Spleen iron also may reflect erythrocyte biology and dysfunction. Hereditary spherocytosis (HS) is a relatively common erythrocyte membrane disorder, occurring at a prevalence of 1:1000-2500 in European populations.5 Patients have defects in membrane and cytoskeletal genes that contribute to erythrocyte membrane integrity and deformability, including SPTA1 (encoding the filamentous protein alpha-spectrin) and ANK1 (encoding a protein that tethers spectrin filaments to erythrocyte membranes).6,7 The protein products of these genes interact in the formation of the mature erythrocyte cytoskeleton, a process accompanying cellular remodeling during reticulocytosis.8 In HS, the resulting erythrocytes are spherically shaped and lose deformability, and are ultimately trapped and ingested by macrophages within the red pulp of the spleen, resulting in an enlarged spleen and anemia despite brisk reticulocytosis. When measured directly with radiolabeled cells, erythrocyte turnover is dramatically accelerated in patients with severe HS.9 While laboratory measures such as sphered cell and reticulocyte volume can diagnose HS10, less is understood about the phenotypic and genetic heterogeneity of the disease.11–13
Although spleen iron has been investigated in specific disease groups14–20, few studies were performed in unascertained cohorts21 partly due to limitations in detecting and quantifying low levels of tissue iron in non-overloaded populations.22,23 The UK Biobank (UKBB) is a prospective study of half a million adults in the UK,24 with genetic and phenotypic data including magnetic resonance imaging (MRI).25 In this study, we applied computer vision techniques to quantify spleen iron non-invasively and at scale, by repurposing the dedicated liver MRI acquisition. Spleen iron is only moderately correlated with other measures of iron stores in the body, making it a novel trait. Through genome-wide association study (GWAS), we characterized associations between spleen iron and genes involved in the human iron economy including common regulatory variation in the ferroportin gene, SLC40A1. Our GWAS identified a signal which co-localizes with a splicing quantitative trait locus for MS4A7, which we found to be abundantly expressed in the spleen and in macrophages. Regulatory variation in the genes encoding alpha-spectrin (SPTA1) and ankyrin (ANK1) were also linked to spleen iron, increased mRNA expression of these genes, and furthermore exhibited effects on reticulocyte and erythrocyte parameters opposite to the effects observed in HS patients. Non-invasive imaging coupled with genetic analysis enabled us to develop a novel trait and illuminated new aspects of iron homeostasis and erythrocyte biology.
Results
Characterization of spleen iron in a large, population-based cohort
We quantified spleen iron concentration (spleen iron hereafter) in 41,764 UK Biobank (UKBB) participants with both the 3D neck-to-knee and the quantitative liver single-slice MRI sequences available. We opportunistically measured spleen iron concentration by segmenting the spleen from the neck-to-knee image26 (Figure 1A) and subsequently extracting a 2D mask where the spleen volume intersects with the quantitative 2D liver slice (Figure 1B).45 The average spleen iron was 0.92±0.32 mg/g, significantly lower than liver iron of 1.24±0.29 mg/g (Table 1, Figure 1C; paired t-test p < 2.2e-16).

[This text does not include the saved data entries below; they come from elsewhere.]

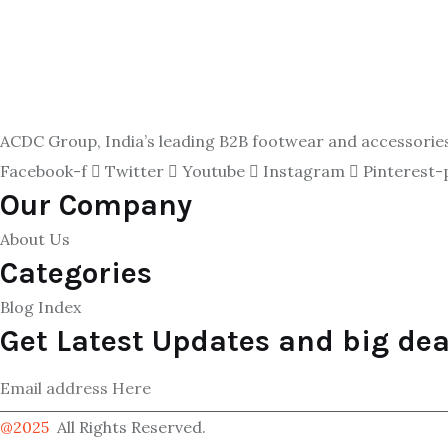
ACDC Group, India’s leading B2B footwear and accessories p
Facebook-f
Twitter
Youtube
Instagram
Pinterest-
Our Company
About Us
Categories
Blog Index
Get Latest Updates and big dea
@2025
All Rights Reserved.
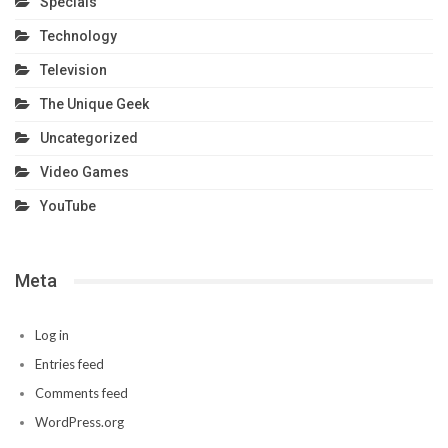
Specials
Technology
Television
The Unique Geek
Uncategorized
Video Games
YouTube
Meta
Log in
Entries feed
Comments feed
WordPress.org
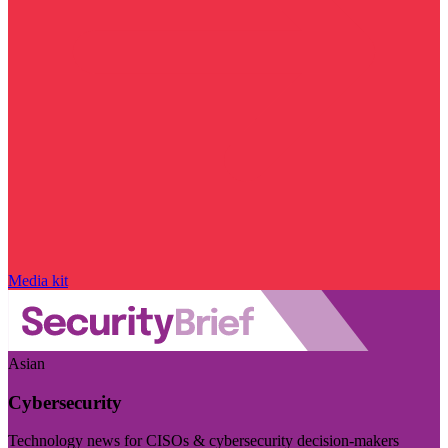
Media kit
Asian
Cybersecurity
Technology news for CISOs & cybersecurity decision-makers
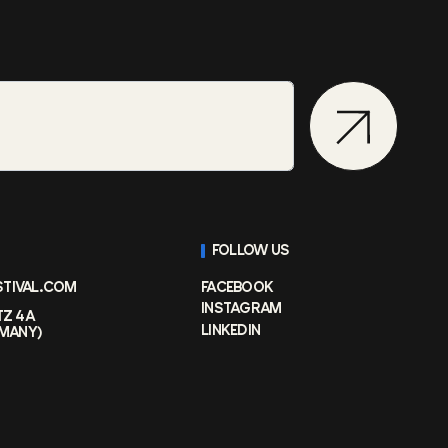
FOLLOW US
STIVAL.COM
FACEBOOK
INSTAGRAM
TZ 4A
LINKEDIN
RMANY)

While there is no accepted normal range of spleen iron, 1.98 mg/g has been suggested as an upper cut-off, with 2.74 mg/g reported to be pathological.27 Using 1.98 mg/g as the threshold, 1.04% (n=435) of this cohort had elevated spleen iron, while 0.32% (n=137) had spleen iron above the 2.74 mg/g threshold. 95% of the population fell into the range of 0.53 to 1.67 mg/g, and we propose this as a possible reference range in an unselected population.
Spleen iron differed by age and sex. Men had higher spleen iron than women (men: 0.96±0.34 mg/g, women: 0.87±0.29 mg/g) (p=6.3e-219; Supplementary Table 2). Increasing spleen iron was associated with age (0.0044 mg/g/year or 0.012 SD/year) (Figure 1D). In women, menopause was associated with 0.12 mg/g higher spleen iron [95% CI 0.08-0.16].

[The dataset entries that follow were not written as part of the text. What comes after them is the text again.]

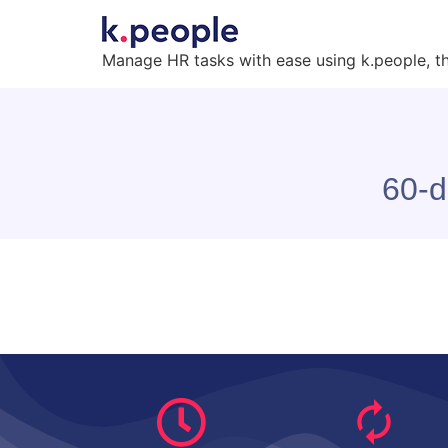
Manage HR tasks with ease using k.people, t
60-d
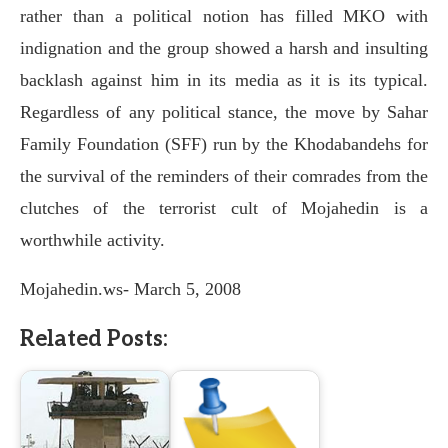
rather than a political notion has filled MKO with
indignation and the group showed a harsh and insulting
backlash against him in its media as it is its typical.
Regardless of any political stance, the move by Sahar
Family Foundation (SFF) run by the Khodabandehs for
the survival of the reminders of their comrades from the
clutches of the terrorist cult of Mojahedin is a
worthwhile activity.
Mojahedin.ws- March 5, 2008
Related Posts:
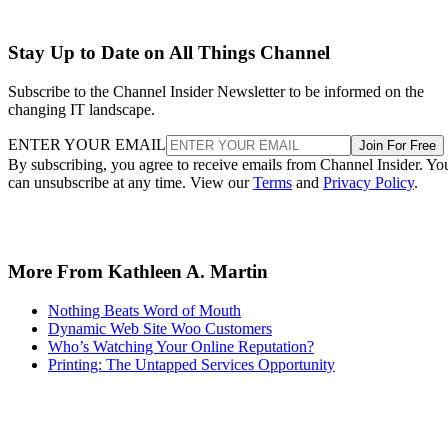
Stay Up to Date on All Things Channel
Subscribe to the Channel Insider Newsletter to be informed on the
changing IT landscape.
ENTER YOUR EMAIL
Join For Free
By subscribing, you agree to receive emails from Channel Insider. Yo
can unsubscribe at any time. View our
Terms
and
Privacy Policy
.
More From Kathleen A. Martin
Nothing Beats Word of Mouth
Dynamic Web Site Woo Customers
Who’s Watching Your Online Reputation?
Printing: The Untapped Services Opportunity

In a phenome-wide association study with over 3,200 quantitative traits and disease outcomes, spleen iron was correlated with erythrocyte parameters: reticulocyte percentage (beta=0.091; p=3.7e-66), reticulocyte count (beta=0.087; p=6.6e-64), and high light scatter reticulocyte count (beta=0.089; p=5.8e-64). Spleen iron was also associated with lifestyle factors, including consumption of lamb (beta=0.150; p=2.1e-44) and beef (beta=0.143; p=1.3e-43), and negatively associated with alcohol consumption (beta=-0.087; p=1.7e-18). Spleen iron correlated with brain iron content, specifically with T2* (inversely proportional to iron) in the caudate (beta=-0.063; p=4.3e-16) and putamen (beta=-0.061, p=4.1e-15).28 Spleen iron was associated with myeloid leukemia (beta=0.386; p=9.6e-10), chronic dermatitis (beta=0.328; p=4.1e-07), hypokalemia (beta =0.286, p=5.8e-6), and glaucoma (beta=0.186, p=1.0e-6) (Figure 2, Supplementary Tables 3-4). Spleen iron was negatively correlated with iron-deficiency anemia, but this did not achieve Bonferroni significance (beta=-0.134, p=0.002), though this diagnosis may not have been fully captured by medical billing codes (n=580 cases, n=35,316 controls).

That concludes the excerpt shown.